3. Une économie structurée par quelques grands groupes dynamiques

Si les autorités politiques sont à l'origine des choix stratégiques majeurs, c'est par des entreprises pour la plupart privées que s'est effectué le développement coréen.

La caractéristique la plus frappante du tissu économique coréen est la prépondérance, surtout jusqu'à la crise financière de 1997, des grands conglomérats ou chaebols . Comme les zaibatsu japonais, les chaebols coréens couvrent des secteurs d'activité extrêmement variés. Leur visibilité est d'autant plus grande que l'ensemble de leurs filiales utilisent généralement le nom de la maison-mère dans leur raison sociale.

Ainsi le groupe Samsung, connu en France pour ses activités dans le domaine de l'électronique et de la téléphonie, est aussi l'un des principaux acteurs du secteur des bâtiments et travaux publics en Corée, ainsi que de la construction navale. Le groupe possède la première société d'assurance de Corée, gère le plus important parc d'attraction, des hôtels et de nombreuses autres activités. Le groupe assure à lui seul un cinquième des exportations de la Corée du Sud.

De la même manière, les autres chaebols les plus importants (Hyundai, LG, SK...) multiplient les activités dans les secteurs industriels les plus variés et les services. Le groupe Lotte, qui a pris le nom d'un personnage de roman de Goethe, s'est fait connaître en fabriquant des bonbons mais gère aujourd'hui des centres commerciaux, des hôtels et des parcs d'attraction, tout en possédant des activités dans la chimie lourde et la construction ainsi que l'industrie du divertissement.

Ces groupes rassemblent une constellation d'entreprises reliées de manière plus ou moins étroite, mais généralement contrôlées par la famille fondatrice.

Les chaebols s'appuient, comme l'indique Pascal Dayez-Burgeon dans un ouvrage récent 8 ( * ) , sur une « double stratégie d'intégration : une intégration horizontale, qui consiste à diversifier les productions pour pénétrer et si possible s'imposer sur tous les marchés ; une intégration verticale destinée à contrôler, à l'amont, les sources d'approvisionnement - minerai de fer, pétrole - sans dépendre des producteurs et à diriger, à l'aval, les circuits de distribution ».

Cette stratégie a permis aux chaebols de suivre chacune des nouvelles opportunités suscitées par le modèle de développement coréen.

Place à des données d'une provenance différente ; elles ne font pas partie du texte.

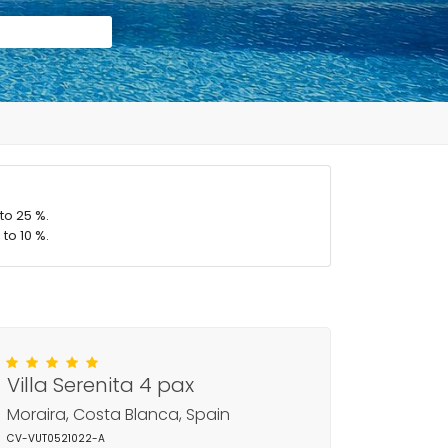
to 25 %.
to 10 %.
Villa Serenita 4 pax
Moraira, Costa Blanca, Spain
CV-VUT0521022-A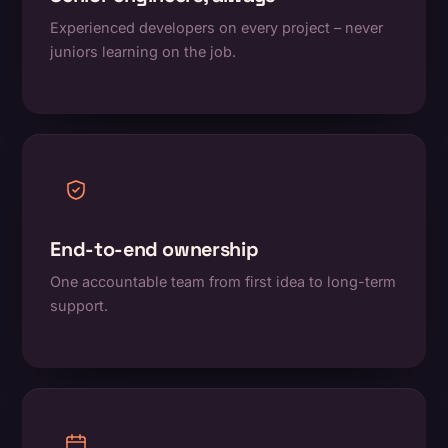
Experienced developers on every project – never
juniors learning on the job.
End-to-end ownership
One accountable team from first idea to long-term
support.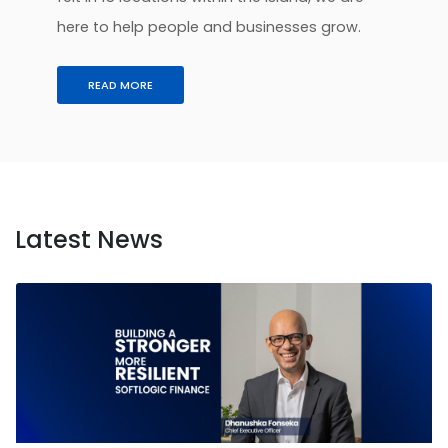
here to help people and businesses grow.
READ MORE
Latest News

S'appuyant le cas échéant sur des aides publiques, ils ont su passer des secteurs à faible coût de main d'oeuvre, dans lesquels la Corée disposait alors d'un avantage compétitif, à l'industrie lourde développée à partir des années 1970 (aciérie, pétrochimie, construction), puis aux activités de service et de loisir ainsi qu'à l'électronique et aux nouvelles technologies dans les années 1990 et 2000.

On cite ainsi la phrase du PDG de Samsung, Lee Kun-hee, qui, constatant en 1993 que sa firme n'était pas capable de rivaliser avec les leaders mondiaux, demanda à ses employés de tout changer, sauf leurs épouses et leurs enfants. Son entreprise était à la mi-2011 le deuxième producteur mondial de téléphones portables et a su transformer une image de marque de producteur d'entrée de gamme en généraliste, voire en innovateur.


* 8 Pascal Dayez-Burgeon, Les Coréens , Taillandier, 2011.